§ **Work task**: Read the lines below and count those that have the word "корни". Respond with the number only.
━━ Given records ━━
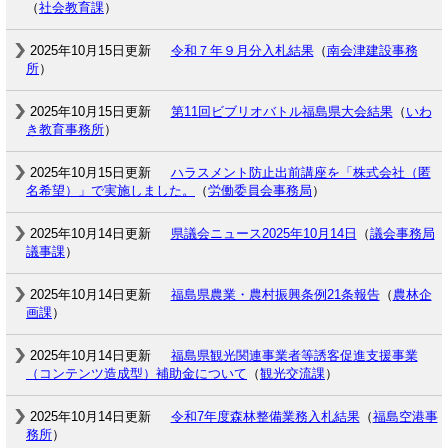
（
社会教育課
）
2025年10月15日更新
令和７年９月分入札結果
（
南会津建設事務
所
）
2025年10月15日更新
第11回ビブリオバトル福島県大会結果
（
いわ
き教育事務所
）
2025年10月15日更新
ハラスメント防止出前講座を「株式会社（匿
名希望）」で実施しました。
（
労働委員会事務局
）
2025年10月14日更新
県議会ニュース2025年10月14日
（
議会事務局
議事課
）
2025年10月14日更新
福島県農業・農村振興条例21条報告
（
農林企
画課
）
2025年10月14日更新
福島県観光関連事業者等誘客促進支援事業
（コンテンツ造成型）補助金について
（
観光交流課
）
2025年10月14日更新
令和7年度森林整備業務入札結果
（
福島空港事
務所
）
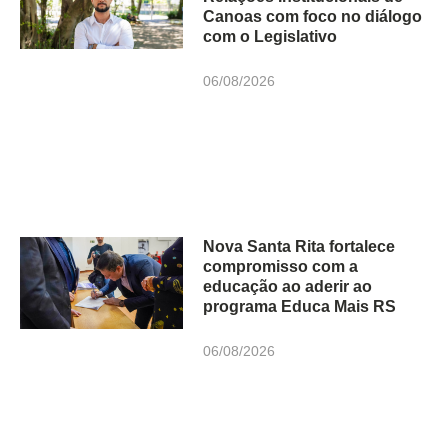
Canoas com foco no diálogo
com o Legislativo
06/08/2026
Nova Santa Rita fortalece
compromisso com a
educação ao aderir ao
programa Educa Mais RS
06/08/2026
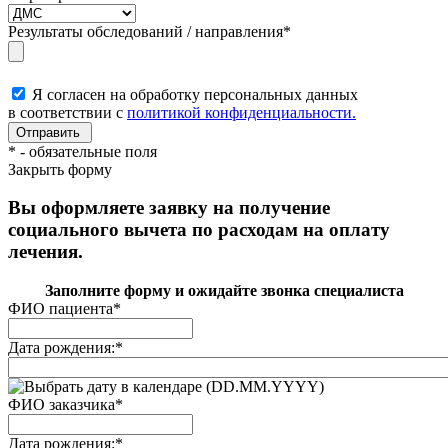
Результаты обследований / направления
*
Я согласен на обработку персональных данных
в соответствии с
политикой конфиденциальности.
*
- обязательные поля
Закрыть форму
Вы оформляете заявку на получение
социального вычета по расходам на оплату
лечения.
Заполните форму и ожидайте звонка специалиста
ФИО пациента
*
Дата рождения:
*
(DD.MM.YYYY)
ФИО заказчика
*
Дата рождения:
*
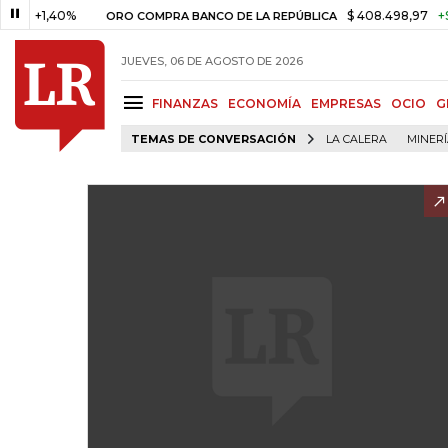
40%
$ 408.498,97
+$ 8.753,81
ORO COMPRA BANCO DE LA REPÚBLICA
JUEVES, 06 DE AGOSTO DE 2026
FINANZAS
ECONOMÍA
EMPRESAS
OCIO
G
TEMAS DE CONVERSACIÓN
LA CALERA
MINER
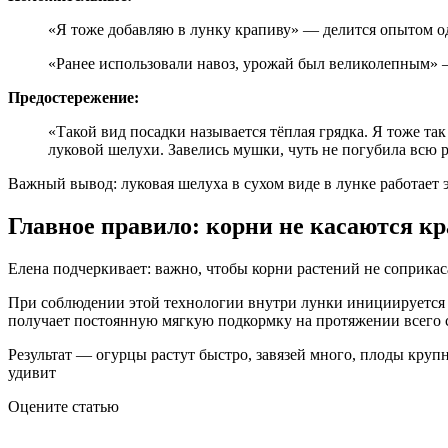
«Я тоже добавляю в лунку крапиву» — делится опытом од
«Ранее использовали навоз, урожай был великолепным»
Предостережение:
«Такой вид посадки называется тёплая грядка. Я тоже так
луковой шелухи. Завелись мушки, чуть не погубила всю р
Важный вывод: луковая шелуха в сухом виде в лунке работает 
Главное правило: корни не касаются к
Елена подчеркивает: важно, чтобы корни растений не соприкас
При соблюдении этой технологии внутри лунки инициируется 
получает постоянную мягкую подкормку на протяжении всего се
Результат — огурцы растут быстро, завязей много, плоды круп
удивит
Оцените статью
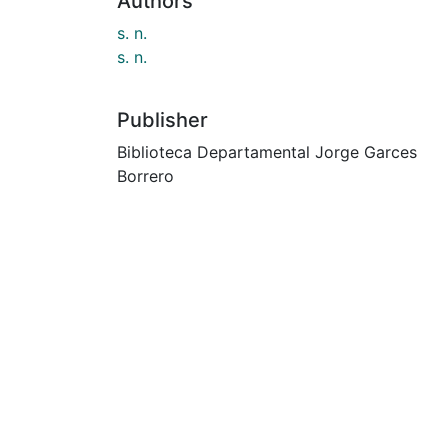
Authors
s. n.
s. n.
Publisher
Biblioteca Departamental Jorge Garces
Borrero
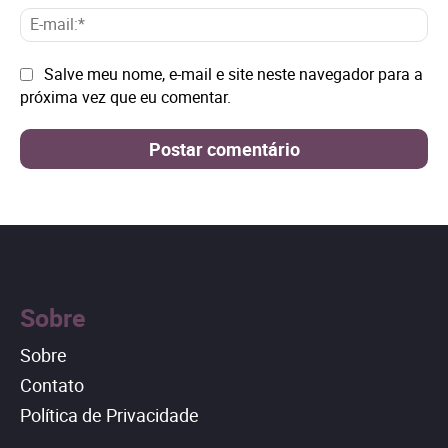
E-
mai
Site:
Salve meu nome, e-mail e site neste navegador para a
próxima vez que eu comentar.
Sobre
Sobre
Contato
Política de Privacidade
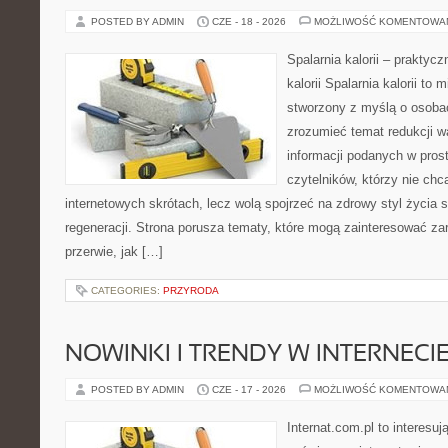
POSTED BY ADMIN
CZE - 18 - 2026
MOŻLIWOŚĆ KOMENTOWA
Spalarnia kalorii – praktyc
kalorii Spalarnia kalorii to 
stworzony z myślą o osobac
zrozumieć temat redukcji w
informacji podanych w pros
czytelników, którzy nie chc
internetowych skrótach, lecz wolą spojrzeć na zdrowy styl życia 
regeneracji. Strona porusza tematy, które mogą zainteresować z
przerwie, jak […]
CATEGORIES:
PRZYRODA
NOWINKI I TRENDY W INTERNECI
POSTED BY ADMIN
CZE - 17 - 2026
MOŻLIWOŚĆ KOMENTOWA
Internat.com.pl to interesu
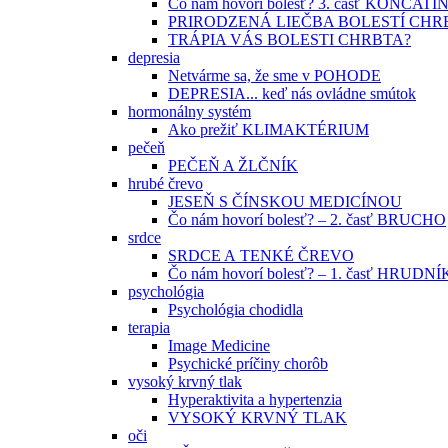
Čo nám hovorí bolesť? 3. časť KONČAT
PRIRODZENÁ LIEČBA BOLESTÍ CHR
TRÁPIA VÁS BOLESTI CHRBTA?
depresia
Netvárme sa, že sme v POHODE
DEPRESIA... keď nás ovládne smútok
hormonálny systém
Ako prežiť KLIMAKTÉRIUM
pečeň
PEČEŇ A ŽLČNÍK
hrubé črevo
JESEŇ S ČÍNSKOU MEDICÍNOU
Čo nám hovorí bolesť? – 2. časť BRUCHO
srdce
SRDCE A TENKÉ ČREVO
Čo nám hovorí bolesť? – 1. časť HRUDNÍ
psychológia
Psychológia chodidla
terapia
Image Medicine
Psychické príčiny chorôb
vysoký krvný tlak
Hyperaktivita a hypertenzia
VYSOKÝ KRVNÝ TLAK
oči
━━━
§ **Task answer**: 2